Secondo Augé, la surmodernità produce spazi di attraversamento, autostrade, aeroporti, svincoli, centri commerciali, nei quali milioni di individui si incrociano senza entrare realmente in relazione. Luoghi funzionali al movimento, ma privi di appartenenza condivisa.
Al contrario, ciò che è accaduto durante questa rassegna letteraria, ha dimostrato come persino il viaggio, la strada e il movimento possano ancora trasformarsi in autentica esperienza relazionale e culturale.
Dal passaggio individuale alla comunità culturale
Per una sera, infatti, il motociclismo ha smesso di essere un semplice “passaggio” individuale per tornare ad essere luogo antropologico: spazio di riconoscimento reciproco, memoria comune, identità, dialogo faccia a faccia e condivisione di simboli, passioni ed esperienze.
Ed è forse proprio questo l’aspetto più significativo emerso dalla “Rassegna Letteraria Motociclistica 2026”: la consapevolezza che la cultura motociclistica non appartenga soltanto alla velocità o alla tecnica, ma possa diventare strumento di riflessione contemporanea sull’identità e sul bisogno umano di relazione.
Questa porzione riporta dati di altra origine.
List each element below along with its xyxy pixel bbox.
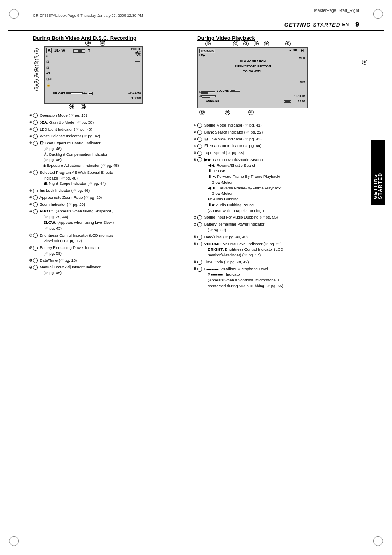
left-item-4: ④ White Balance Indicator (☞ pg. 47) [33, 133, 189, 139]
right-item-3: ③ ⊞: Live Slow Indicator (☞ pg. 43) [197, 136, 359, 142]
page-container: MasterPage: Start_Right GR-DF565PAL.book… [0, 0, 392, 555]
screen-prog-icon: ⊞AE [46, 77, 54, 81]
screen-a-icon: A [46, 48, 52, 53]
header-en: EN [342, 22, 349, 28]
rs-level-l: L [199, 91, 215, 93]
screen-battery-bar [134, 60, 141, 62]
rs-play-arrow: ▶| [301, 49, 304, 52]
rcallout-6: ⑥ [285, 41, 291, 46]
right-item-2: ② Blank Search Indicator (☞ pg. 22) [197, 129, 359, 135]
screen-t: T [88, 48, 90, 53]
bottom-callouts: ⑭ ⑬ [69, 104, 86, 109]
screen-zoom-bar [73, 49, 85, 53]
rs-sp: SP [293, 49, 297, 52]
reg-mark-tr [373, 9, 383, 19]
right-item-7b: ⑦ Battery Remaining Power Indicator (☞ p… [197, 221, 359, 233]
left-item-3: ③ LED Light Indicator (☞ pg. 43) [33, 127, 189, 132]
header-page: 9 [355, 21, 359, 28]
screen-spot-icon: ⊡ [46, 66, 49, 69]
right-section: During Video Playback ① ② ③ ④ ⑤ ⑥ 12BIT/… [197, 35, 359, 290]
callout-9: ⑨ [100, 40, 105, 46]
callout-3-pos: ③ [34, 60, 39, 66]
rcallout-9: ⑨ [225, 110, 230, 115]
right-item-10: ⑩ Time Code (☞ pg. 40, 42) [197, 259, 359, 265]
left-item-8: ⑧ Approximate Zoom Ratio (☞ pg. 20) [33, 195, 189, 200]
screen-zoom: 15x W [54, 48, 65, 53]
left-diagram-wrapper: ⑧ ⑨ ① ② ③ ④ [33, 46, 189, 104]
rcallout-4: ④ [254, 41, 259, 46]
rcallout-8: ⑧ [248, 110, 254, 115]
rs-50m: 50m [300, 81, 305, 83]
page-header: GETTING STARTED EN 9 [8, 21, 384, 31]
right-item-8: ⑧ Date/Time (☞ pg. 40, 42) [197, 234, 359, 240]
screen-time-left: 10:00 [131, 96, 141, 100]
right-screen: 12BIT/MIX LD▶ ● SP ▶| BLANK SEARCH PUSH … [197, 47, 308, 108]
rs-volume: VOLUME [217, 89, 240, 92]
left-item-6: ⑥ Selected Program AE With Special Effec… [33, 170, 189, 187]
callout-8: ⑧ [85, 40, 91, 46]
right-desc-list: ① Sound Mode Indicator (☞ pg. 41) ② Blan… [197, 122, 359, 289]
file-info: GR-DF565PAL.book Page 9 Thursday, Januar… [8, 14, 384, 18]
sidebar-getting-started: GETTING STARTED [371, 140, 385, 205]
rs-ld: LD▶ [199, 54, 205, 57]
callout-2-pos: ② [34, 54, 39, 60]
rcallout-3: ③ [243, 41, 249, 46]
rs-level-a: A [199, 95, 216, 97]
top-callouts: ⑧ ⑨ [85, 40, 105, 46]
left-item-1: ① Operation Mode (☞ pg. 15) [33, 113, 189, 118]
right-item-7a: ⑦ Sound Input For Audio Dubbing (☞ pg. 5… [197, 214, 359, 220]
left-diagram: ⑧ ⑨ ① ② ③ ④ [44, 46, 189, 104]
rcallout-5: ⑤ [264, 41, 269, 46]
right-item-5: ⑤ Tape Speed (☞ pg. 38) [197, 150, 359, 156]
rcallout-2: ② [233, 41, 238, 46]
screen-iris: 🔒 [46, 83, 51, 87]
callout-1-pos: ① [34, 48, 39, 54]
screen-bright: BRIGHT ++ ■■ [53, 92, 93, 95]
right-item-9: ⑨ VOLUME: Volume Level Indicator (☞ pg. … [197, 241, 359, 258]
rcallout-1: ① [205, 41, 211, 46]
screen-datetime-left: 10.11.05 [128, 91, 141, 94]
callout-6-pos: ⑥ [34, 79, 39, 85]
screen-50m: 50m [135, 52, 141, 55]
left-item-9: ⑨ Zoom Indicator (☞ pg. 20) [33, 202, 189, 207]
screen-battery-icon: ▪▪ [46, 54, 49, 58]
right-diagram-wrapper: ① ② ③ ④ ⑤ ⑥ 12BIT/MIX LD▶ ● SP ▶| [197, 47, 359, 115]
callout-2: ② [34, 55, 39, 60]
rs-time: 10:00 [298, 100, 305, 103]
callout-6: ⑥ [34, 79, 39, 85]
reg-mark-bl [9, 536, 19, 546]
left-item-7: ⑦ Iris Lock Indicator (☞ pg. 46) [33, 188, 189, 193]
rs-datetime: 10.11.05 [294, 94, 305, 97]
callout-5: ⑤ [34, 73, 39, 78]
callout-4: ④ [34, 67, 39, 72]
left-item-14: ⑭ Manual Focus Adjustment Indicator (☞ p… [33, 264, 189, 276]
right-section-title: During Video Playback [197, 35, 359, 41]
left-item-12: ⑫ Battery Remaining Power Indicator (☞ p… [33, 245, 189, 256]
callout-13: ⑬ [81, 104, 86, 109]
screen-wb-icon: ⊞ [46, 60, 49, 64]
rcallout-13: ⑬ [199, 110, 205, 115]
left-screen: A 15x W T PHOTO ⑩ ▪▪ ⊞ ⊡ ±3↕ [44, 46, 143, 104]
callout-5-pos: ⑤ [34, 73, 39, 78]
reg-mark-tl [9, 9, 19, 19]
left-item-10: ⑩ PHOTO: (Appears when taking Snapshot.)… [33, 208, 189, 231]
reg-mark-br [373, 536, 383, 546]
callout-7: ⑦ [34, 85, 39, 91]
screen-plus3: ±3↕ [46, 71, 52, 75]
left-item-13: ⑬ Date/Time (☞ pg. 16) [33, 258, 189, 263]
rcallout-7: ⑦ [362, 60, 367, 65]
callout-14: ⑭ [69, 104, 74, 109]
left-section: During Both Video And D.S.C. Recording ⑧… [33, 35, 189, 290]
rs-blank-search: BLANK SEARCH PUSH "STOP" BUTTON TO CANCE… [234, 59, 271, 74]
callout-4-pos: ④ [34, 67, 39, 72]
left-section-title: During Both Video And D.S.C. Recording [33, 35, 189, 41]
right-items: ① Sound Mode Indicator (☞ pg. 41) ② Blan… [197, 122, 359, 289]
left-item-11: ⑪ Brightness Control Indicator (LCD moni… [33, 233, 189, 244]
content-area: During Both Video And D.S.C. Recording ⑧… [8, 35, 384, 290]
master-page-label: MasterPage: Start_Right [8, 8, 384, 13]
rs-timecode: 20:21:25 [206, 99, 219, 103]
bottom-callouts-right: ⑬ ⑨ ⑧ [199, 110, 359, 115]
right-item-11: ⑪ L■■■■■■■ : Auxiliary Microphone Level … [197, 266, 359, 289]
rs-battery-bars [284, 100, 291, 103]
rs-mic: MIC [299, 56, 306, 60]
Un ringraziamento alla Mondadori Bookstore Crema
Un applauso e un ringraziamento speciale alla Mondadori Bookstore Crema, in particolare alla mitica Stefania, per aver reso possibili queste occasioni di incontro e confronto, dando spazio e visibilità a questo prolifico genere letterario
E allora, cosa resta davvero di questa rassegna 2026?
Forse la risposta più semplice è anche la più autentica: non resta che entrare in libreria, procurarsi questi libri e scoprirlo personalmente, pagina dopo pagina, viaggio dopo viaggio.